Task |
Only one portion of the data is to be written out: from the line bearing "provide a range" through the line bearing "meticulously maintained and". Write it exactly as it appears.

[Material for this task Boundary: Start]

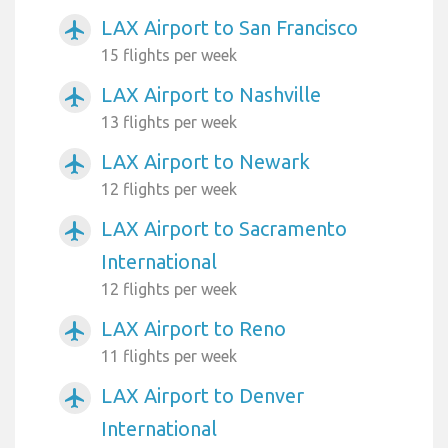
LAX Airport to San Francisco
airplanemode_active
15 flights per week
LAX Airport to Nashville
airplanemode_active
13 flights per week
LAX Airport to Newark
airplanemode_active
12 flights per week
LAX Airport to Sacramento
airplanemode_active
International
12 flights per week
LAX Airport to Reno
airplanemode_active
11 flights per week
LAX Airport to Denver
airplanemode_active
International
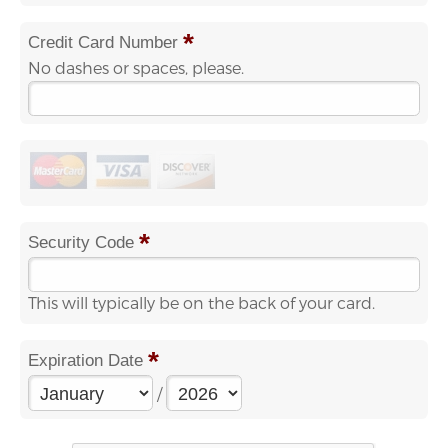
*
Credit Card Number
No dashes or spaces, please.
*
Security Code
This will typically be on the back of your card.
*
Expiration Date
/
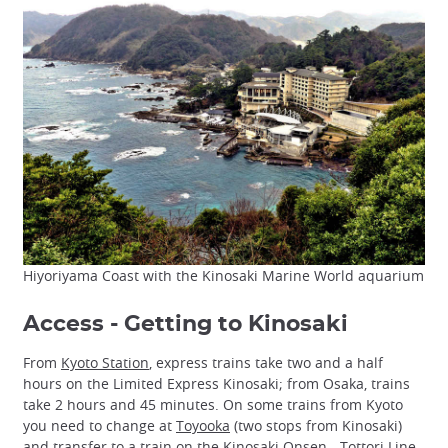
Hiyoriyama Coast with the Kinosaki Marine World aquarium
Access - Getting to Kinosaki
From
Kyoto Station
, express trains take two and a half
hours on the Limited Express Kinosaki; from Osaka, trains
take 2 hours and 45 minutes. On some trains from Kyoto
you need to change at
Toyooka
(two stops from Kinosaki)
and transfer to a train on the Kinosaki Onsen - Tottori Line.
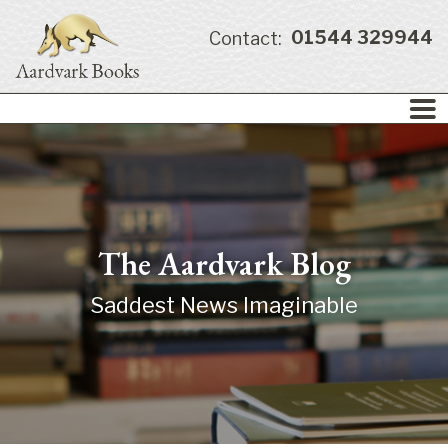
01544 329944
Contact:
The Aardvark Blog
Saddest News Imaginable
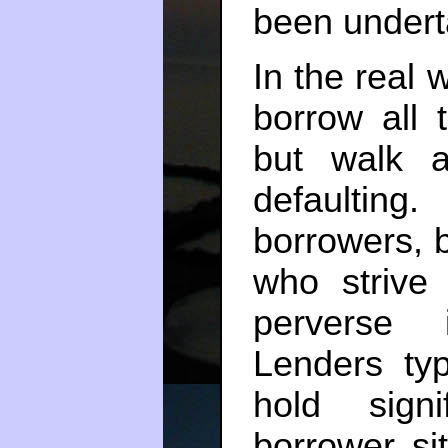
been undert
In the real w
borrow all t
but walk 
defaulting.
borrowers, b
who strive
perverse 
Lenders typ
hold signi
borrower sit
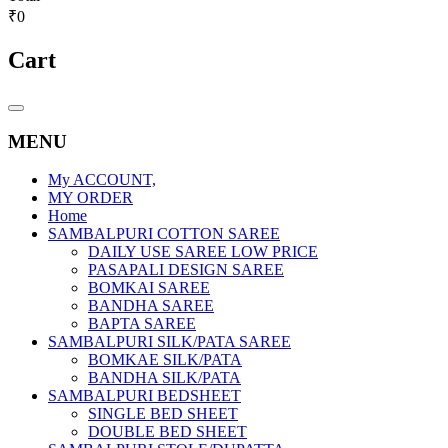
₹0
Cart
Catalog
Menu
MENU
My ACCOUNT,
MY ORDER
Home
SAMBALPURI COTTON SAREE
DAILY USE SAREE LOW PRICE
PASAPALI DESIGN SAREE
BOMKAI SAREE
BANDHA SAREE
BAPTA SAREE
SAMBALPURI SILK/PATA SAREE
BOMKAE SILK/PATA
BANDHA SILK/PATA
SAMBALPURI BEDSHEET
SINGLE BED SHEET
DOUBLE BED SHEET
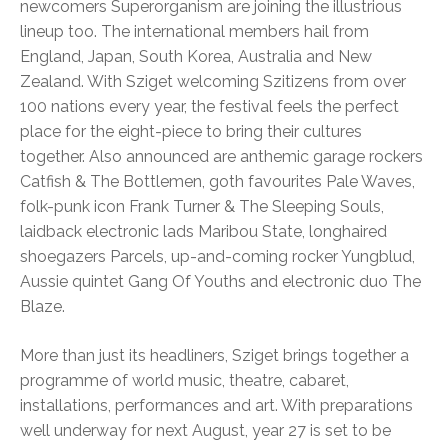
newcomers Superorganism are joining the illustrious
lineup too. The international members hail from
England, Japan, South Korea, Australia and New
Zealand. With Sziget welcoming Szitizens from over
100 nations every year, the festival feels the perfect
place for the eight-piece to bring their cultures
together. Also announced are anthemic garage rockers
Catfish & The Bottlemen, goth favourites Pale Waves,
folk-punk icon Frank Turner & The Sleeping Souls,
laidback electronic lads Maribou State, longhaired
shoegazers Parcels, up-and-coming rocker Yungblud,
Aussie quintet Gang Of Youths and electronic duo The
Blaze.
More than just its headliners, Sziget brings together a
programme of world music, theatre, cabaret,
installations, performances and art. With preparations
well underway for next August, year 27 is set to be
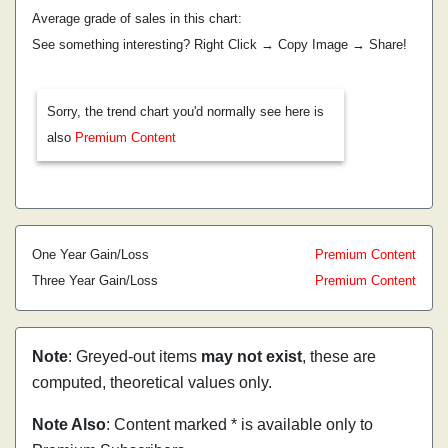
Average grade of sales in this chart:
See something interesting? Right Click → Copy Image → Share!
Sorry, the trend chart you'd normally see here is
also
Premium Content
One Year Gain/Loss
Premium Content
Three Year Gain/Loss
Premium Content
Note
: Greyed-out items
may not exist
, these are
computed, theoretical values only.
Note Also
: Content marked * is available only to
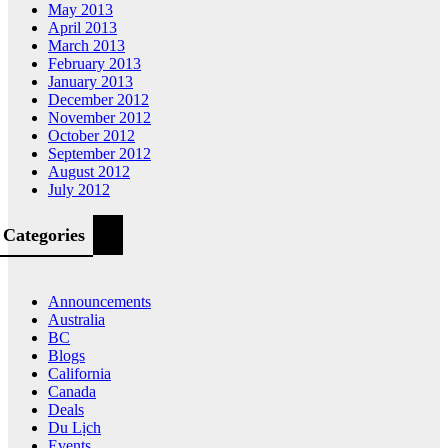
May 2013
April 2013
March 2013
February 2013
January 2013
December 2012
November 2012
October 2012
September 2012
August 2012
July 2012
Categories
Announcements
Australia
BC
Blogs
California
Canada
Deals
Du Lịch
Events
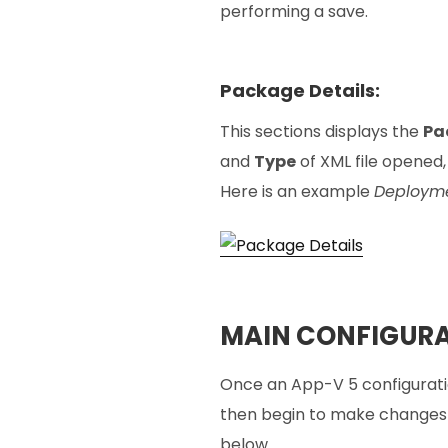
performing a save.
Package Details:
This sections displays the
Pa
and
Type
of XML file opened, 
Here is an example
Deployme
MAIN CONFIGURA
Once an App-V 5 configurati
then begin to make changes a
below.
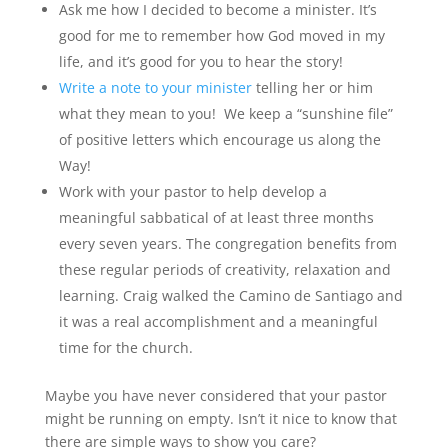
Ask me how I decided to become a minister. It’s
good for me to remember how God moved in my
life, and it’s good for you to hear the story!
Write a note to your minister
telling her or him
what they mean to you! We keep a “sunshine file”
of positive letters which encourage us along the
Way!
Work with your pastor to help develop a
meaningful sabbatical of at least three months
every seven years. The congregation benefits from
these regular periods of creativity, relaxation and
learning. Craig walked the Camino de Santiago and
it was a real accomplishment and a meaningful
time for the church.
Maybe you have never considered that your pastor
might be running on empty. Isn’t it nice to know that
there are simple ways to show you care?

[Material for this task Boundary: End]
[Material for this task Boundary: Start]

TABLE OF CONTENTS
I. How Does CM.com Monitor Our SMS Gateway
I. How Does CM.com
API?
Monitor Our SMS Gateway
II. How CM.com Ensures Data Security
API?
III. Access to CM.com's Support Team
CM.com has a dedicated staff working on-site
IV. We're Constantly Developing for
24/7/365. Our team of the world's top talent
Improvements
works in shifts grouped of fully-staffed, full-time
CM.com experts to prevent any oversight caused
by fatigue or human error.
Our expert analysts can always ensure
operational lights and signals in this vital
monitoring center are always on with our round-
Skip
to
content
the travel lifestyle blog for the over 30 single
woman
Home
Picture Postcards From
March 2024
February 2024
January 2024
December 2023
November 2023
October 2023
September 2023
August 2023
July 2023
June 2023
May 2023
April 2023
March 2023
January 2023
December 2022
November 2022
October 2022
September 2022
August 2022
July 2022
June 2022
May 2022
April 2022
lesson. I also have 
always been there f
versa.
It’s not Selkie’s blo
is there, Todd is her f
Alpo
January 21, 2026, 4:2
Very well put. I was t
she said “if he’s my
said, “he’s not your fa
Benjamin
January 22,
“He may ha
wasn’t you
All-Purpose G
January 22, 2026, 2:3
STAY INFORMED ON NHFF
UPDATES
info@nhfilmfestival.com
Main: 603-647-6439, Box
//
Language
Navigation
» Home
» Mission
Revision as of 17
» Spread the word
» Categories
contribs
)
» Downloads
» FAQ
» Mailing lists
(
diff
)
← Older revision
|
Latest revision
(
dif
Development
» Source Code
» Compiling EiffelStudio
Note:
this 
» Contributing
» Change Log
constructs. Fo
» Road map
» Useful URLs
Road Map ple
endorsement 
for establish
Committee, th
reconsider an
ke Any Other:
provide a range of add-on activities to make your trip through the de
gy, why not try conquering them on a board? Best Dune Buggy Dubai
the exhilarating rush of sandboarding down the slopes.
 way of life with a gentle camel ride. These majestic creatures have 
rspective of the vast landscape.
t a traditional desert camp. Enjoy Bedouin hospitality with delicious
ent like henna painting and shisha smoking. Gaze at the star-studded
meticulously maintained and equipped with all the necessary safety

[Material for this task Boundary: End]
[Material for this task Boundary: Start]

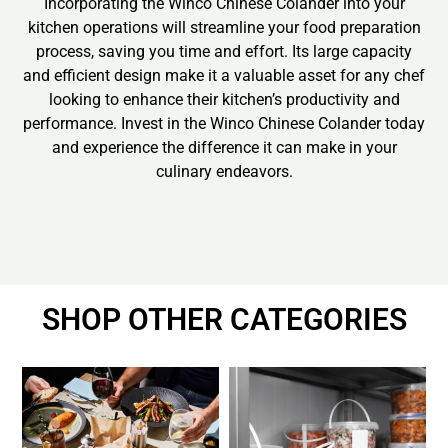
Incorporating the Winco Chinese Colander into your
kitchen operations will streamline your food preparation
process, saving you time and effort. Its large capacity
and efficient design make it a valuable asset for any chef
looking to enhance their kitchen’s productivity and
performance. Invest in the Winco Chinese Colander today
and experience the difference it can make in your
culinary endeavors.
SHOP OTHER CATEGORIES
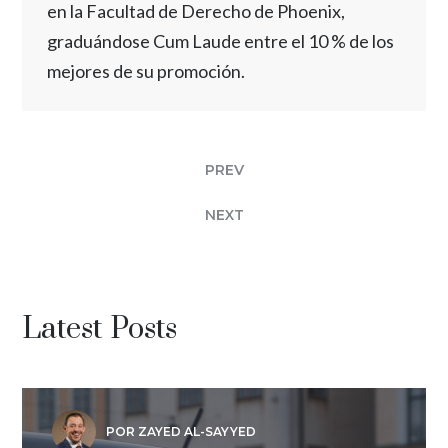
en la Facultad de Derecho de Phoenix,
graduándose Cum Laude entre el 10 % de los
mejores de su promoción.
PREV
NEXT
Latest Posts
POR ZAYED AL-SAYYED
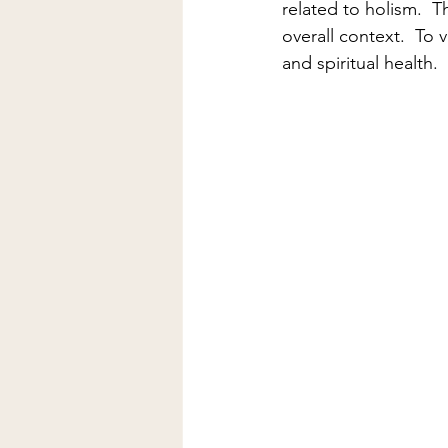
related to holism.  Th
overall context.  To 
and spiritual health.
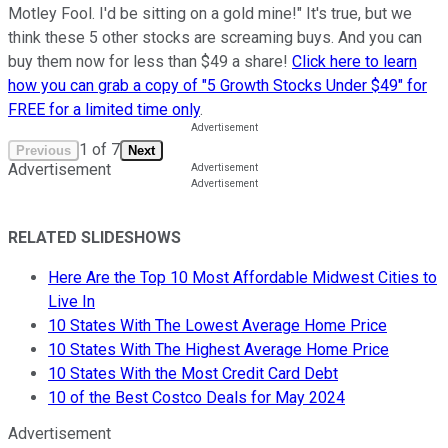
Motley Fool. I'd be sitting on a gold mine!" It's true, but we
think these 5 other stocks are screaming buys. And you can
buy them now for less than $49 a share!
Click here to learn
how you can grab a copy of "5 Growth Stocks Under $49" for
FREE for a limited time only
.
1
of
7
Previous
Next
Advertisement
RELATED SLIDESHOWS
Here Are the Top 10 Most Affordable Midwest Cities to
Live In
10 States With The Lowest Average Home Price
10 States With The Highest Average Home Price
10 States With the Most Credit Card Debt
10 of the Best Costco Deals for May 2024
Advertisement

[Material for this task Boundary: End]

Exercise solution |
provide a range of add-on activities to make your trip through the de
gy, why not try conquering them on a board? Best Dune Buggy Dubai
the exhilarating rush of sandboarding down the slopes.
 way of life with a gentle camel ride. These majestic creatures have 
rspective of the vast landscape.
t a traditional desert camp. Enjoy Bedouin hospitality with delicious
ent like henna painting and shisha smoking. Gaze at the star-studded
meticulously maintained and equipped with all the necessary safety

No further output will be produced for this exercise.